---------- Dataset records

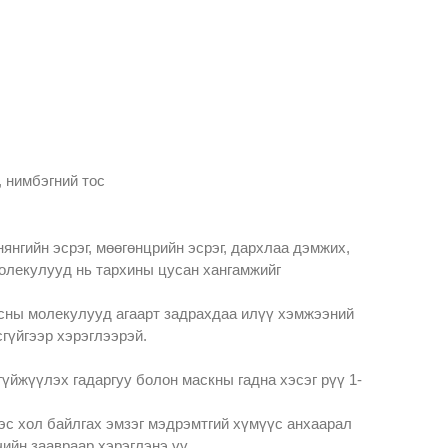
, нимбэгний тос
нянгийн эсрэг, мөөгөнцрийн эсрэг, дархлаа дэмжих,
олекулууд нь тархины цусан хангамжийг
тосны молекулууд агаарт задрахдаа илүү хэмжээний
сгүйгээр хэрэглээрэй.
үйжүүлэх гадаргуу болон маскны гадна хэсэг рүү 1-
эс хол байлгах эмзэг мэдрэмтгий хүмүүс анхаарал
ийн заавраар хэрэглэнэ үү.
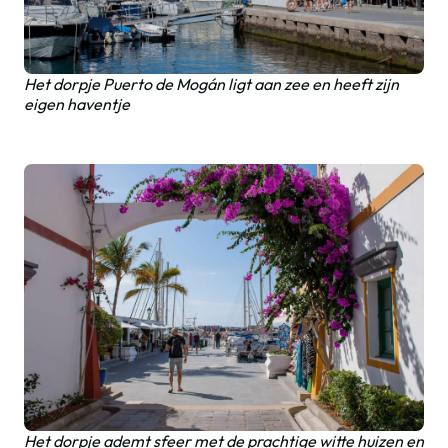
Het dorpje Puerto de Mogán ligt aan zee en heeft zijn
eigen haventje
Het dorpje ademt sfeer met de prachtige witte huizen en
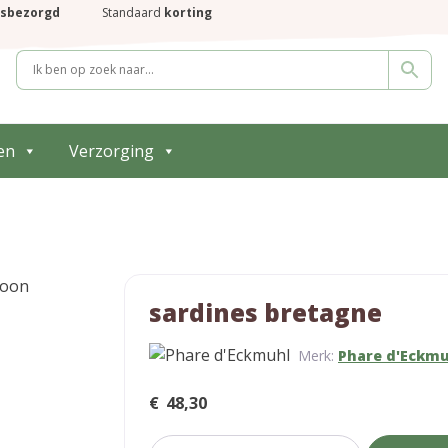
isbezorgd
Standaard
korting
en
Verzorging
sardines bretagne
Merk:
Phare d'Eckm
€
48,30
sardines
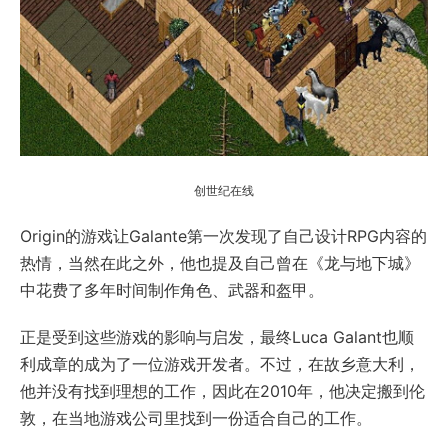
创世纪在线
Origin的游戏让Galante第一次发现了自己设计RPG内容的
热情，当然在此之外，他也提及自己曾在《龙与地下城》
中花费了多年时间制作角色、武器和盔甲。
正是受到这些游戏的影响与启发，最终Luca Galant也顺
利成章的成为了一位游戏开发者。不过，在故乡意大利，
他并没有找到理想的工作，因此在2010年，他决定搬到伦
敦，在当地游戏公司里找到一份适合自己的工作。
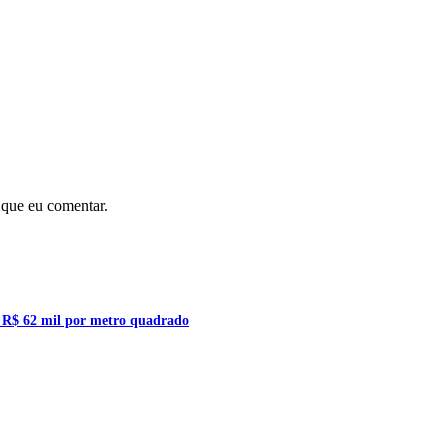
 que eu comentar.
a R$ 62 mil por metro quadrado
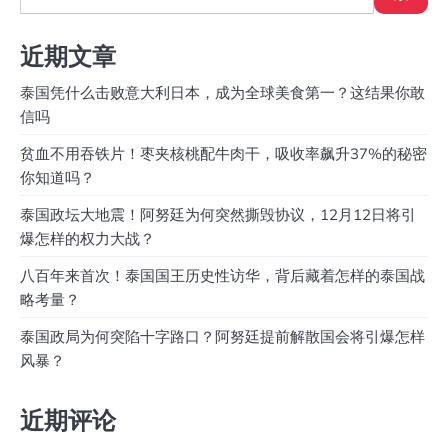
近期文章
泰国凭什么击败意大利日本，成为全球美食第一？这结果你敢
信吗
贫血不用吞铁片！枣夹核桃配牛肉干，吸收率飙升37%的秘密
你知道吗？
泰国政坛大地震！阿努廷为何突然撕毁协议，12月12日将引
爆怎样的权力大战？
八百年来首次！泰国国王历史性访华，背后藏着怎样的泰国战
略考量？
泰国政局为何突陷十字路口？阿努廷提前解散国会将引爆怎样
风暴？
近期评论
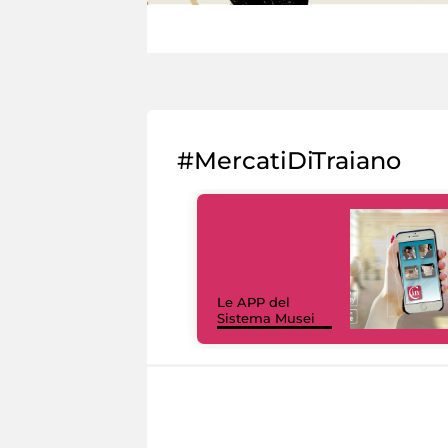
#MercatiDiTraiano
Le APP del
Sistema Musei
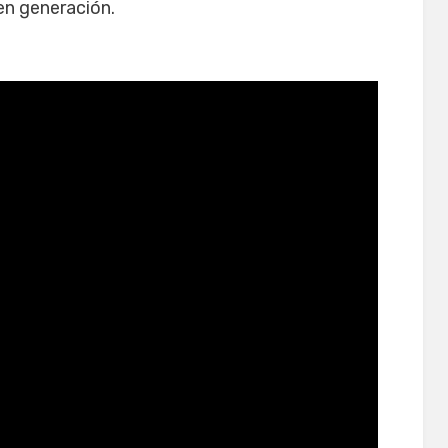
en generación.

--------------------

**Exercise objective**: Every line that contains "dorpje" should be copied out of the data.

**Answer to the exercise**:
Het dorpje Puerto de Mogán ligt aan zee en heeft zijn
Het dorpje ademt sfeer met de prachtige witte huizen en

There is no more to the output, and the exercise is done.